Harvest in the Baltics is being hampered by rain and logistical bottlenecks, which could limit short-term availability, but this has yet to show up in price support.
Frustration is growing among traders as demand trickles in (notably to the US), yet futures ignore it — Bosse summed it up as “nothing new, but no resolution,” with seasonal lows still elusive despite harvest being 80pc complete.

Other grains and oilseeds

Corn made fresh contract lows in Sep and tested support in Dec, with the market largely ignoring strong export demand and instead focusing on high crop condition ratings (73pc G/E) and near-ideal weather.
Traders are openly speculating the market is pricing in a national yield of 185–186 bu/ac, pushing ending stocks near 2.0bbu — despite fringe states like the Dakotas historically underdelivering in big acreage years.
Demand isn’t the issue — export inspections are running 29pc ahead of last year, and US corn remains the cheapest FOB globally — but the market doesn’t seem to care right now.
Soybeans were softer but more resilient, holding key support levels on the back of improved crop ratings (70% G/E), while traders watch US–China talks with cautious hope ahead of the August export window.
Bean oil continues to lead the soy complex, ripping higher on energy strength and tariff threats on Russian oil, while soymeal drags, setting new contract lows and keeping beans heavy overall.
ICE canola firmed as soyoil and crude rallied, and weather concerns flared in parts of the Canadian Prairies. November cleared key technical levels, and domestic crush data showed a 10pc YoY jump in June — the best month so far this crop year.

Macro

The US dollar index extended its climb to a 5-week high, pressuring ag export competitiveness across the board. The euro, already under pressure, slipped below $1.16 amid investor concern the US–EU trade deal heavily favours the US side.
Trump doubled down on trade leverage overnight, warning countries that continue buying Russian oil — including China and India — could face secondary sanctions. That helped spark gains in bean oil and crude, while injecting further tension into already fragile ag trade relationships.
The US–China trade truce extension, set to expire August 12, remains unresolved after Chinese officials prematurely announced a deal — only to be corrected by US Treasury Secretary Bessent, who said “only Trump will decide.”
Argentina’s sweeping cuts to export taxes on corn (from 12pc to 9.5pc), soybeans (33pc to 26pc), and soy products (31pc to 24.5pc) are shaking up global pricing structures, particularly in the oilseed and meal space.
While the EU–US trade agreement avoided ag tariffs (for now), talks remain tense — with whispers of future exemptions on EU metal tariffs and no clarity yet on digital or pharma levies. The ag sector is left watching from the sidelines, hoping phase two brings clarity.
US economic data continues to support a “wait-and-see” Fed — JOLTS job openings fell and consumer confidence improved. But for ags, the real focus remains on how upcoming sectoral tariffs may be shaped, especially as the August 1 global trade deadline looms.

Australia

More of the same yesterday in the west, with current crop values holding steady — wheat at A$354, barley at $330, and canola at $820.

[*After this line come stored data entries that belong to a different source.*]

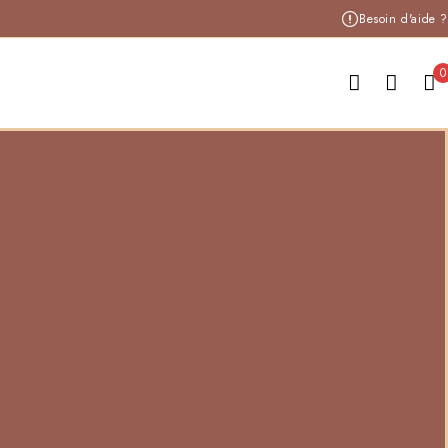
Besoin d'aide ?
0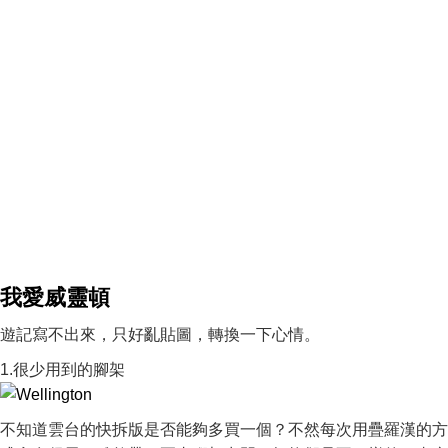
我愛威靈頓
遊記寫不出來，只好亂貼圖，轉換一下心情。
1.很少用到的腳架
不知道雲台的快拆版是否能夠多買一個？不然每次用疊羅漢的方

In the east, track markets were also steady, with new crop canola at $832, wheat at $356, and barley at $316.

Rallying freight markets and a firming Russian FOB have helped make WA wheat the cheapest into Southeast Asia once again.

Delivered markets continue to soften week-on-week, with growers slightly more willing to sell, while consumer demand remains subdued.

There’s been a bit more grower engagement on new crop sales in the east this week, though pricing hasn’t prompted significant volume yet.